Natural home remedies: Menopause problems
Don’t suffer through night sweats and mood swings—try these natural remedies to help relieve your symptoms during menopause
You may feel as if your body is out of control and you never know what unpleasant surprise it may hold in store for you. Maybe you awaken in the middle of the night drenched in sweat, or you suffer from irritability, annoying mental “fuzziness,” and memory lapses. First, remember that menopause doesn’t last forever. Then try these approaches for relief in the meantime.
Say yes to soy
• Eat 200 to 250 g of tofu every day. Tofu is high in phytoestrogens—compounds with mild estrogen-like qualities that have been found to ease menopausal symptoms. Certain kinds of phytoestrogens, called isoflavones, found in soy products can help ease hot flashes and vaginal dryness. The recommended amount is 60 mg a day of isoflavones, which is what you’ll get by eating 200 to 250 g of tofu.
• One 50-mg supplement of isoflavones, taken daily, can meet most of your needs when you can’t eat a lot of tofu. Look for brands that contain genistein and daidzein.
• Flaxseeds are another source of phytoestrogens. Grind some in a spice grinder and add 1 to 2 tablespoons to cereal or yogurt.
Don’t sweat it
• To help control hot flashes and night sweats, take 1⁄2 to 1 mL of black cohosh in tincture form two to four times a day. To make it more palatable, add the tincture to half a glass of juice or water. Research has shown that the herb helps control hot flashes by lowering blood levels of luteinizing hormone (LH), which dilates blood vessels and sends heat to the skin. You might get other benefits as well, since some women have found that black cohosh can relieve vaginal dryness, nervousness, and depression. For maximum effectiveness, take black cohosh for 6 weeks, then take four weeks off before resuming it again. Then repeat the cycle—6 weeks on, 4 weeks off.
• To tame night sweats, take 3 to 15 drops sage tincture three times a day in a half-cup water or tea. The genus name of this herb, Salvia, comes from the Latin salvere (to heal), and the extract of salvia leaves has been used to treat more than 60 different health complaints. The herb has astringent qualities that can help quell profuse sweating.
• Some women find that taking vitamin E can help to relieve hot flashes and night sweats as well as mood swings and vaginal dryness. The recommended dose is 800 mg a day (400 mg twice a day). Consult your doctor before you start taking it regularly. This is especially important if you have diabetes, bruise easily, or have high blood pressure.
• To help stay cool, wear lightweight clothing made of natural fibers.
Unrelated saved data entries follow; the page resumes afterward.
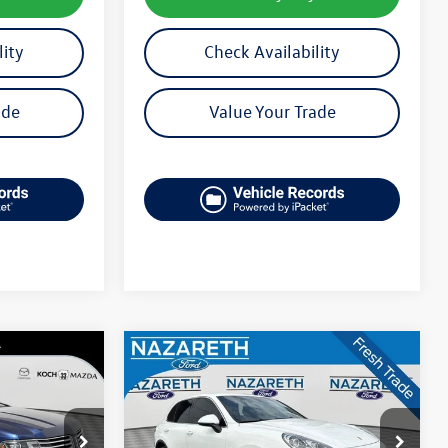
lity
Check Availability
ade
Value Your Trade
Compare Vehicle
$18,489
2015
Porsche Cayenne
Diesel
final price
M2945A
VIN:
WP1AF2A23FLA42280
Stock:
50972A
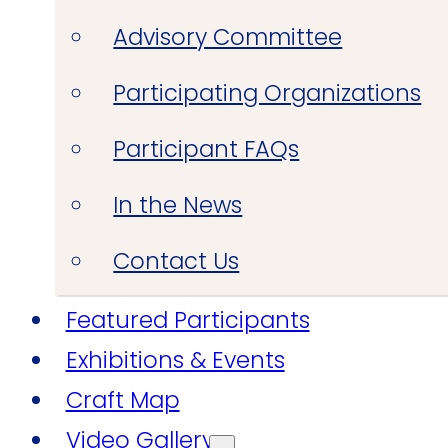
Advisory Committee
Participating Organizations
Participant FAQs
In the News
Contact Us
Featured Participants
Exhibitions & Events
Craft Map
Video Gallery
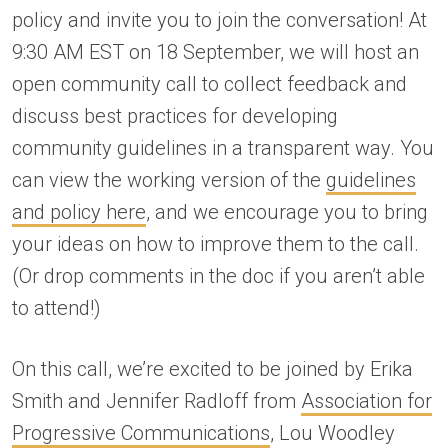
policy and invite you to join the conversation! At
9:30 AM EST on 18 September, we will host an
open community call to collect feedback and
discuss best practices for developing
community guidelines in a transparent way. You
can view the working version of the
guidelines
and policy here
, and we encourage you to bring
your ideas on how to improve them to the call.
(Or drop comments in the doc if you aren’t able
to attend!)
On this call, we’re excited to be joined by Erika
Smith and Jennifer Radloff from
Association for
Progressive Communications
, Lou Woodley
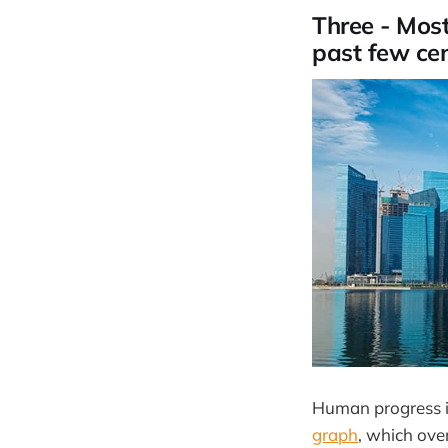
Three - Most
past few cen
Human progress i
graph
, which over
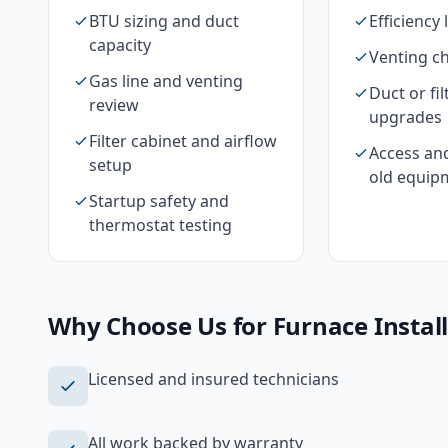
BTU sizing and duct
Efficiency 
capacity
Venting c
Gas line and venting
Duct or fil
review
upgrades
Filter cabinet and airflow
Access an
setup
old equip
Startup safety and
thermostat testing
Why Choose Us for
Furnace Instal
Licensed and insured technicians
All work backed by warranty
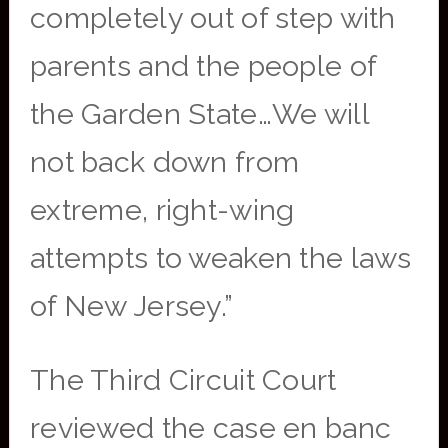
completely out of step with
parents and the people of
the Garden State…We will
not back down from
extreme, right-wing
attempts to weaken the laws
of New Jersey.”
The Third Circuit Court
reviewed the case en banc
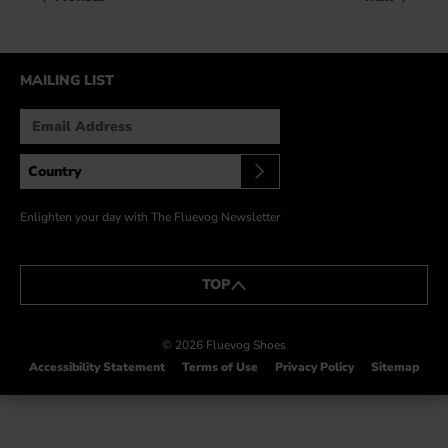
HOW IT’S MADE
IN THE MEDIA
MAILING LIST
PRESS RELEASES
ARTIST GRANT
SHOE STORIES BY JOHN
WAY BACK WEDNESDAY
Enlighten your day with The Fluevog Newsletter
TOP
© 2026 Fluevog Shoes
Accessibility Statement
Terms of Use
Privacy Policy
Sitemap
This link will open in a new tab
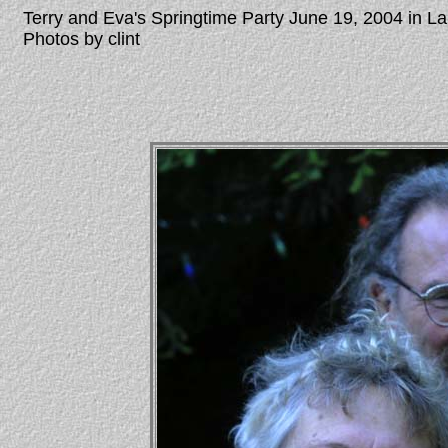
Terry and Eva's Springtime Party June 19, 2004 in 
Photos by clint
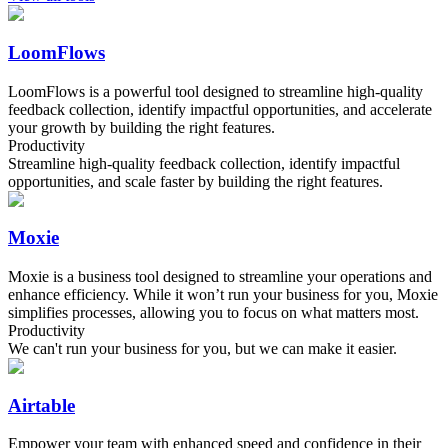
LoomFlows
LoomFlows is a powerful tool designed to streamline high-quality
feedback collection, identify impactful opportunities, and accelerate
your growth by building the right features.
Productivity
Streamline high-quality feedback collection, identify impactful
opportunities, and scale faster by building the right features.
Moxie
Moxie is a business tool designed to streamline your operations and
enhance efficiency. While it won’t run your business for you, Moxie
simplifies processes, allowing you to focus on what matters most.
Productivity
We can't run your business for you, but we can make it easier.
Airtable
Empower your team with enhanced speed and confidence in their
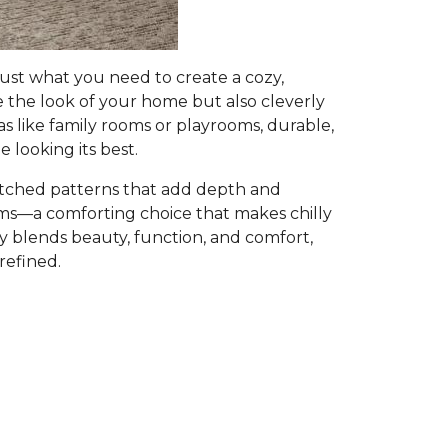
ust what you need to create a cozy,
e the look of your home but also cleverly
as like family rooms or playrooms, durable,
 looking its best.
atched patterns that add depth and
ooms—a comforting choice that makes chilly
ly blends beauty, function, and comfort,
refined.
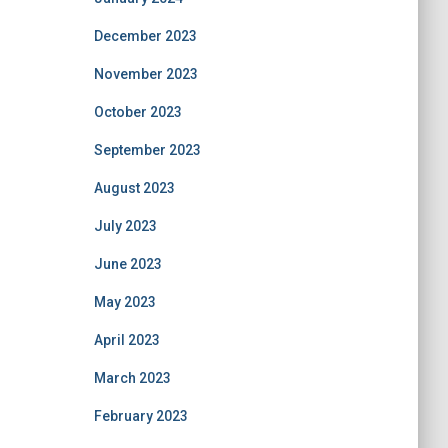
December 2023
November 2023
October 2023
September 2023
August 2023
July 2023
June 2023
May 2023
April 2023
March 2023
February 2023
And carry a small, battery-powered fan with you to cool off the hot flashes.
• Some women find that taking a tepid bath in the morning for 20 minutes prevents hot flashes all day long.
• Increase the amount of aerobic exercise you get until you’re getting at least twenty minutes a day. Besides helping you lose weight, exercise has other positive effects for women going through menopause. Studies show that daily vigorous physical activity decreases hot flashes and night sweats, helps improve mood and sleep, and improves the balance of hormone levels. Weight-bearing activities like walking, running, and resistance training also help keep your bones sturdy.
Stay chaste (but not in that way)
• The berries of the chaste tree have been used by women for some 2,000 years. They help restore progesterone levels, which decrease significantly during menopause. Chaste tree may be particularly useful for combating very heavy bleeding, which some women experience during perimenopause. It may also help with other symptoms, including hot flashes and depression. Take 1 to 2 teaspoons of a standardized extract once a day.
• If you’ve been getting hot flashes, stay away from alcohol, coffee, spicy foods, and hot drinks. Many of these foods are triggers.
• To help prevent accelerating bone loss—osteoporosis—make sure you get enough protein. It doesn’t take much chicken, fish, or meat to supply your daily requirement for protein. As long as you have a serving that’s about equal to the size of a deck of cards, you’re getting enough. Also make sure you get 1,500 to 2,000 mg of calcium per day plus vitamin D. Low-fat dairy products are good sources. A cup of skim milk, for instance, provides 300 mg of calcium, as well as supplemental vitamin D. But to be on the safe side, take 1,500 mg in supplement form a day.